John Preston gives a detailed account which makes sense of
the tangled web which Jeremy Thorpe (MP, and then leader of the Liberal Party)
and others spun in order to try to conceal Thorpe's affair with Norman Scott
and his subsequent deplorable treatment of him, culminating in a bungled plot
to murder Scott. The first half of the book is interesting and readable as it
traces the origins of the affair and gives very good portraits of those
involved. The second half began to draw
me in like a good fictional thriller, and I found it extremely gripping as
things began to unravel and the conspirators were finally committed for trial.
This may not be wholly reliable as a strict historical
record – there's a good deal of interpretation by Preston
– but it's all very plausible and his accounts of established events are
excellent. He paints a very vivid
picture of the trial itself, including the judge's infamous summing-up, and it
makes excellent courtroom drama.
I wasn't at all sure I'd like this book before I started,
but I liked it very much. It's well
researched and well written, and it is an extremely readable account of a
fascinating, revealing story. I can
recommend this warmly.
Monday, 2 May 2016
Belinda Bauer - Blacklands
Rating: 4/5
Review:
An exciting and intelligent read
I thought this was a good book - well written in an unflashy way, thoughtful and gripping. It isn't a conventional crime novel in that there is no mystery about who committed a crime; it is a psychological study of the effect of a crime on a family for generations afterward, and of the mind of a serial child-killer. Both these aspects are skilfully handled and I found them interesting and very believable. Bauer also gets into the mind of a twelve-year-old boy very credibly, although I did find some of his actions and ideas rather more adult than was wholly plausible. Nevertheless, I would recommend this book as an engrossing, exciting and intelligent read. It is an impressive first novel.
William Horwood - Spring (Hyddenworld 1)
Rating: 3/5
Review: A bit of a struggle
I'm afraid I struggled with this book. It has its merits, but there are long portions of it in which I very nearly gave up altogether. It could just be me - I seem to be out of step with the majority of reviewers, many of whom found Hyddenworld very enjoyable. I didn't think it was terrible by any means, but it just failed to grip me and I found it a bit of an effort to get to the end.

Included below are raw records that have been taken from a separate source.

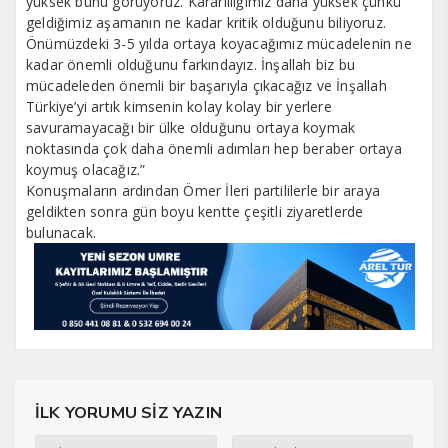
yüksek bunu görüyoruz. Kararlılığımız daha yüksek çünkü
geldiğimiz aşamanın ne kadar kritik olduğunu biliyoruz.
Önümüzdeki 3-5 yılda ortaya koyacağımız mücadelenin ne
kadar önemli olduğunu farkındayız. İnşallah biz bu
mücadeleden önemli bir başarıyla çıkacağız ve İnşallah
Türkiye’yi artık kimsenin kolay kolay bir yerlere
savuramayacağı bir ülke olduğunu ortaya koymak
noktasında çok daha önemli adımları hep beraber ortaya
koymuş olacağız.”
Konuşmaların ardından Ömer İleri partililerle bir araya
geldikten sonra gün boyu kentte çeşitli ziyaretlerde
bulunacak.
İLK YORUMU SİZ YAZIN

The central premise of a parallel world inhabited by hyddens is promising, and William Horwood has a rich imagination. There are good sections but neither the story nor the characters really drew me in - indeed after 500 pages of adventures I'm still not absolutely sure what the overarching story really is. The writing is generally pretty good, but in this genre I think writers need real control of their language to create and maintain the atmosphere of their alternative reality. Tolkien, Alan Garner or Susan Cooper for example, all have different styles but all have a sure sense of what that style is and how it fits the tale. In some places Horwood's prose doesn't have the gravitas to give the story the weight of the great powers it talks about, and in other places styles clash badly. As an example, during a description of the Bilgesnipe people, he writes of "a culture...in which all is intertwined with philosophies deep and marvellous, theories extraordinary, sciences forgotten, poetry elusive..." which is a bit forced but OK, until in the next sentence we get, "...they have been frequently ghettoized..." The ugly neologism "ghettoized" doesn't belong in this world and utterly destroyed for me any atmosphere created by what went before. That seemed to happen a lot for me in both the language and narrative structure of the book.
I am sorry to be critical. This just wasn't for me, but it obviously is for others.